I just devoured this book, and quite frankly, I'm a little upset that no one here has recommended it to me before now. It is probably, hands down, the best interpretation (written or visual) of a zombie outbreak that I have ever enjoyed; up to and including The Walking Dead. That's right, I said it; I think this book eats The Walking Dead for breakfast and defecates 28 Days Later.
From the greed and capitalism that lead people to capitalize on fear with "miracle drugs" which, due to the psychological fractures of the "Quishies" (or Q's), seemed to work and gave first world nations hope, to the skeptical bureaucracy that enabled an administration to ignore and obfuscate a rising global epidemic, we see a "realistic" insight on how the world could come crashing down.
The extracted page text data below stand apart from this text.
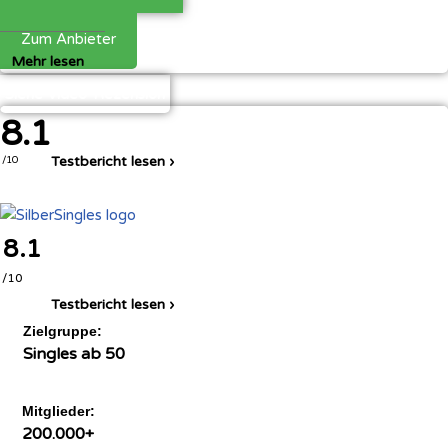
Zum Anbieter
Mehr lesen
Siehe Video-Rezension
8.1
Testbericht lesen ›
/10
8.1
/10
Testbericht lesen ›
Zielgruppe:
Singles ab 50
Mitglieder:
200.000+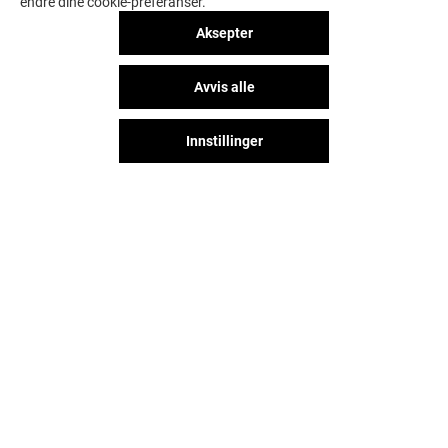
endre dine cookie-preferanser.
Aksepter
Avvis alle
Innstillinger
KLIPPEHUSET
VITA
Stengt
Stengt
Følg oss på sosiale medier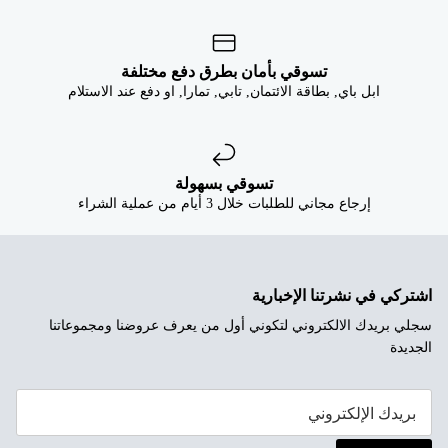


تسوقي بأمان بطرق دفع مختلفة
ابل باي, بطاقة الائتمان, تابي, تمارا, او دفع عند الاستلام
تسوقي بسهولة
إرجاع مجاني للطلبات خلال 3 أيام من عملية الشراء
اشتركي في نشرتنا الإخبارية
سجلي بريدك الالكتروني لتكوني أول من يعرف عروضنا ومجموعاتنا
الجديدة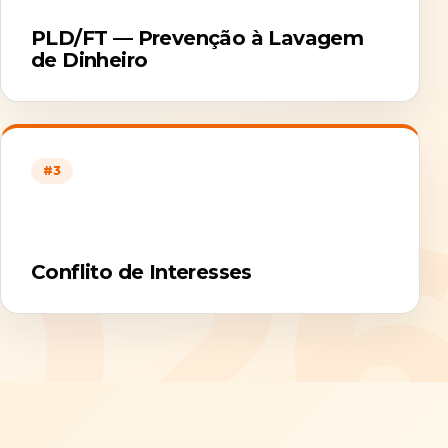
PLD/FT — Prevenção à Lavagem
de Dinheiro
#3
Conflito de Interesses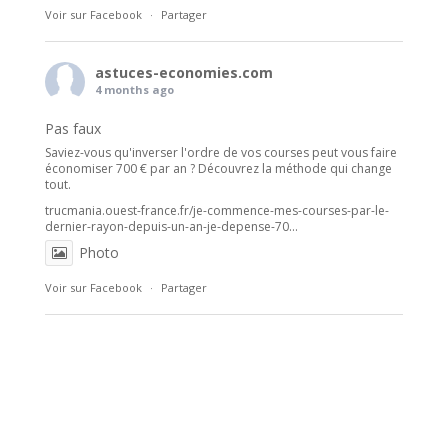
Voir sur Facebook
·
Partager
astuces-economies.com
4 months ago
Pas faux
Saviez-vous qu'inverser l'ordre de vos courses peut vous faire
économiser 700 € par an ? Découvrez la méthode qui change
tout.
trucmania.ouest-france.fr/je-commence-mes-courses-par-le-
dernier-rayon-depuis-un-an-je-depense-70...
Photo
Voir sur Facebook
·
Partager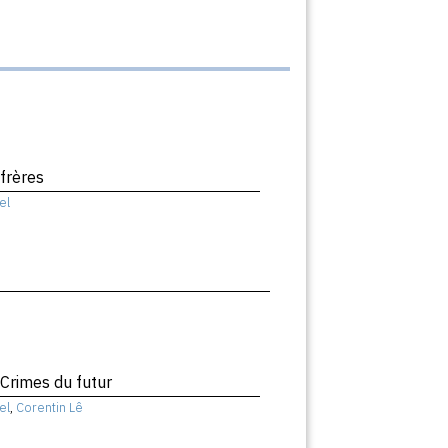
 frères
el
 Crimes du futur
el
,
Corentin Lê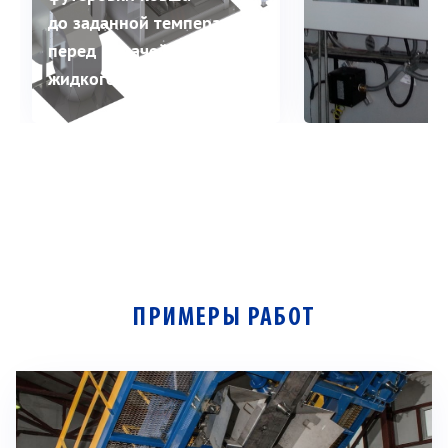
до заданной температуры
перед подачей в ковш
жидкого металла.
ПРИМЕРЫ РАБОТ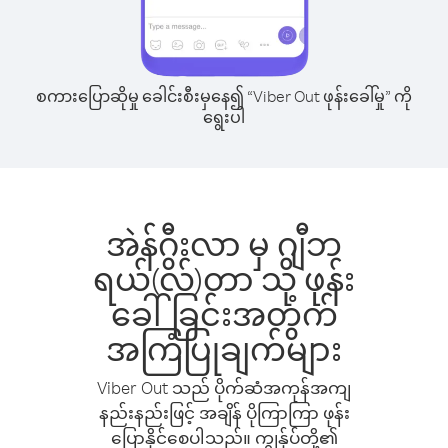
စကားပြောဆိုမှု ခေါင်းစီးမှနေ၍ “Viber Out ဖုန်းခေါ်မှု” ကို
ရွေးပါ
အဲန်ဂွီးလာ မှ ဂျီဘ
ရယ်(လ်)တာ သို့ ဖုန်း
ခေါ်ခြင်းအတွက်
အကြံပြုချက်များ
Viber Out သည် ပိုက်ဆံအကုန်အကျ
နည်းနည်းဖြင့် အချိန် ပိုကြာကြာ ဖုန်း
ပြောနိုင်စေပါသည်။ ကျွန်ုပ်တို့၏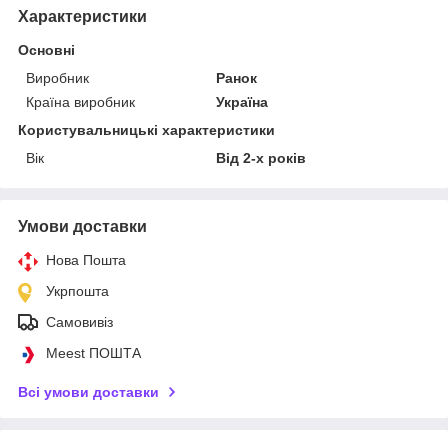
Характеристики
Основні
Виробник
Ранок
Країна виробник
Україна
Користувальницькі характеристики
Вік
Від 2-х років
Умови доставки
Нова Пошта
Укрпошта
Самовивіз
Meest ПОШТА
Всі умови доставки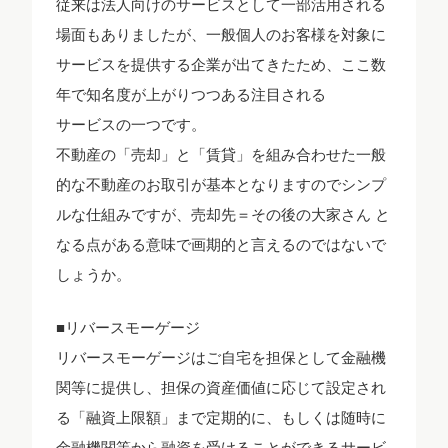
従来は法人向けのサービスとして一部活用される
場面もありましたが、一般個人のお客様を対象に
サービスを提供する企業が出てきたため、ここ数
年で知名度が上がりつつある注目される
サービスの一つです。
不動産の「売却」と「賃貸」を組み合わせた一般
的な不動産のお取引が基本となりますのでシンプ
ルな仕組みですが、売却先＝その後の大家さん と
なる点がある意味で画期的と言えるのではないで
しょうか。
■リバースモーゲージ
リバースモーゲージはご自宅を担保として金融機
関等に提供し、担保の資産価値に応じて設定され
る「融資上限額」まで定期的に、もしくは随時に
金融機関等から融資を受けることができるサービ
This is the part of the zombie outbreak that every zombie story glosses over or completely ignores. It isn't an immediate outbreak starting from one epicenter. It's spread, through lies, deceit, and greed. It's spread through false sense of security, and the egos and pride that think we can handle it on our own. It's spread through the compassion of trying to save everyone, and emotional attachments to our gadget filled lives.
This work of fiction is obviously just that, a work of fiction. However, it is founded on some very sound psychological, geopolitical, and military research. Combining that with the interview narrative style, that leaves a lot of small gaps as it progresses from Patient Zero to the Rockie Line (and all of its propaganda, logistics, and administration) leads the reader to fill in the missing narration with what they infer to be the missing causal links.
The overall effect? A remarkably convincing work of fiction that caused me, on one occasion, to google the name of some of the officials just to ascertain the exact boundary between fact and fiction. Overall, this is by far one of the best books I've read this year.